Franco e Brie entregam atuações interessantes, explorando com intensidade tanto os aspectos dramáticos quanto os momentos mais absurdos da narrativa. A química entre eles é inegável, mas é justamente essa química que Shanks transforma em uma armadilha. Ao mesmo tempo em que os corpos se unem de maneira grotesca, as identidades se dissolvem, e a individualidade de cada um se esvai. A partir desse ponto, o filme avança como um experimento de gênero, misturando body horror com ação cômica e doses generosas de nonsense. As cenas de sexo se tornam desconfortáveis, os diálogos revelam verdades incômodas, e a tensão entre amor e repulsa atinge níveis físicos e emocionais devastadores.
O roteiro evita a armadilha da pretensão intelectual, optando por um humor ácido e por uma linguagem cinematográfica acessível, ainda que visualmente arrojada. As referências a Cronenberg são claras, assim como a influência de The Thing, mas Shanks não se limita à citação. Ele utiliza esses elementos como trampolim para criar uma identidade própria, na qual o grotesco serve como metáfora para os dilemas emocionais de seus personagens. A trilha sonora e o design de som são usados com parcimônia e precisão, ampliando o desconforto sem recorrer ao susto fácil (o famoso jump scare). Há um cuidado estético evidente em cada quadro, que faz com que o horror se infiltre de maneira silenciosa, quase imperceptível, até se tornar inevitável.
No entanto, Juntos não é um filme isento de falhas. O terceiro ato, embora ambicioso, se desequilibra ao tentar amarrar todas as pontas soltas da narrativa. Algumas explicações soam forçadas e há uma pressa em resolver os conflitos que contrasta com o ritmo mais contemplativo do início. Ainda assim, mesmo com essa conclusão menos refinada, o filme mantém seu impacto ao reafirmar sua tese central: a de que todo relacionamento íntimo exige concessões, mas quando essas concessões ultrapassam os limites da autonomia individual, o resultado pode ser monstruoso.

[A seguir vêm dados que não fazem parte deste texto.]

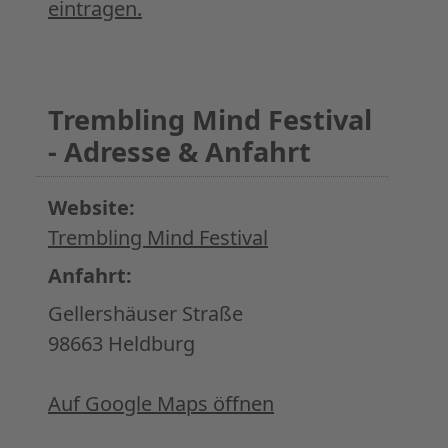
eintragen.
Trembling Mind Festival
- Adresse & Anfahrt
Website:
Trembling Mind Festival
Anfahrt:
Gellershäuser Straße
98663 Heldburg
Auf Google Maps öffnen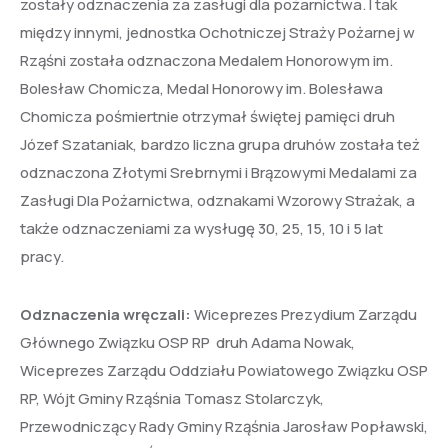
zostały odznaczenia za zasługi dla pożarnictwa. I tak
między innymi, jednostka Ochotniczej Straży Pożarnej w
Rząśni została odznaczona Medalem Honorowym im.
Bolesław Chomicza, Medal Honorowy im. Bolesława
Chomicza pośmiertnie otrzymał świętej pamięci druh
Józef Szataniak, bardzo liczna grupa druhów została też
odznaczona Złotymi Srebrnymi i Brązowymi Medalami za
Zasługi Dla Pożarnictwa, odznakami Wzorowy Strażak, a
także odznaczeniami za wysługę 30, 25, 15, 10 i 5 lat
pracy.
Odznaczenia wręczali:
Wiceprezes Prezydium Zarządu
Głównego Związku OSP RP druh Adama Nowak,
Wiceprezes Zarządu Oddziału Powiatowego Związku OSP
RP, Wójt Gminy Rząśnia Tomasz Stolarczyk,
Przewodniczący Rady Gminy Rząśnia Jarosław Popławski,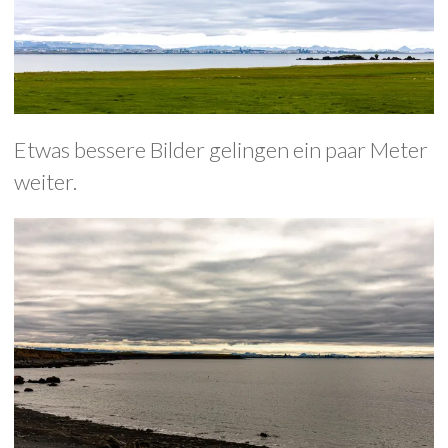
Etwas bessere Bilder gelingen ein paar Meter
weiter.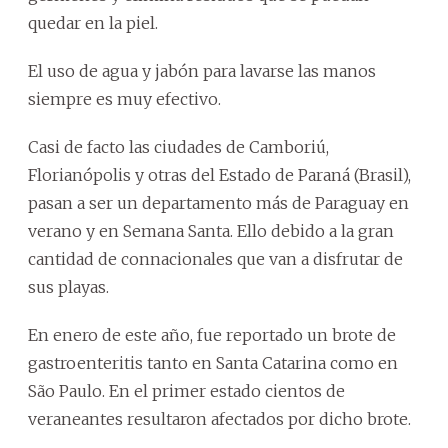
quedar en la piel.
El uso de agua y jabón para lavarse las manos
siempre es muy efectivo.
Casi de facto las ciudades de Camboriú,
Florianópolis y otras del Estado de Paraná (Brasil),
pasan a ser un departamento más de Paraguay en
verano y en Semana Santa. Ello debido a la gran
cantidad de connacionales que van a disfrutar de
sus playas.
En enero de este año, fue reportado un brote de
gastroenteritis tanto en Santa Catarina como en
São Paulo. En el primer estado cientos de
veraneantes resultaron afectados por dicho brote.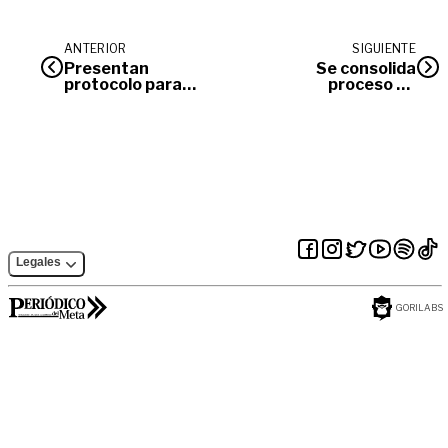
ANTERIOR
SIGUIENTE
Presentan
Se consolida
protocolo para
proceso de
desarme de la
restitución de
guerrilla
tierras en el sur del
país
Legales
GORILABS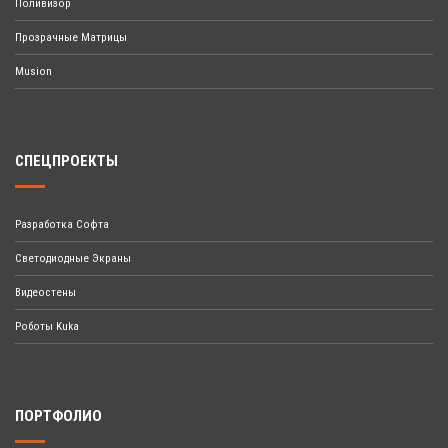
Поливизор
Прозрачные Матрицы
Musion
СПЕЦПРОЕКТЫ
Разработка Софта
Светодиодные Экраны
Видеостены
Роботы Kuka
ПОРТФОЛИО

Mais do que uma sátira sobre casais disfuncionais, Juntos é uma parábola sobre os perigos da fusão emocional, um lembrete de que o amor sem espaço para a individualidade pode se tornar sufocante. A metáfora da ligação física entre os protagonistas é explorada até suas últimas consequências, oferecendo ao espectador um espetáculo grotesco e fascinante, mas também uma reflexão profunda sobre o desejo de união e o medo da separação.
Em uma era saturada de filmes de terror com metáforas elaboradas e propostas pretensiosas, Michael Shanks consegue o feito raro de equilibrar inteligência narrativa e entretenimento. Juntos é um filme que se diverte com sua própria loucura, sem jamais perder de vista o coração pulsante de sua história: o drama de dois seres humanos que, ao tentar salvar o amor que os une, descobrem que talvez seja o próprio amor que está os destruindo. A mensagem final é clara e inquietante, nem sempre estar junto é a melhor forma de permanecer inteiro.